Start of INFORMATION SUPPLIED

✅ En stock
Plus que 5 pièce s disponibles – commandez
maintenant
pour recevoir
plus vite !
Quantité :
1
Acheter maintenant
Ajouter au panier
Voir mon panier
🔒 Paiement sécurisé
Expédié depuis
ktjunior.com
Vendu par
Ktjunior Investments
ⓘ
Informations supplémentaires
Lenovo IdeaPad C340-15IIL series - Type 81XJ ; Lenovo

End of INFORMATION SUPPLIED

WHAT IS NEEDED =
Extract the full set of entries word for word.

RESPONSE TO THIS TASK =
✅ En stock
Plus que 5 pièce s disponibles – commandez
maintenant
pour recevoir
plus vite !
Quantité :
1
Acheter maintenant
Ajouter au panier
Voir mon panier
🔒 Paiement sécurisé
Expédié depuis
ktjunior.com
Vendu par
Ktjunior Investments
ⓘ
Informations supplémentaires
Lenovo IdeaPad C340-15IIL series - Type 81XJ ; Lenovo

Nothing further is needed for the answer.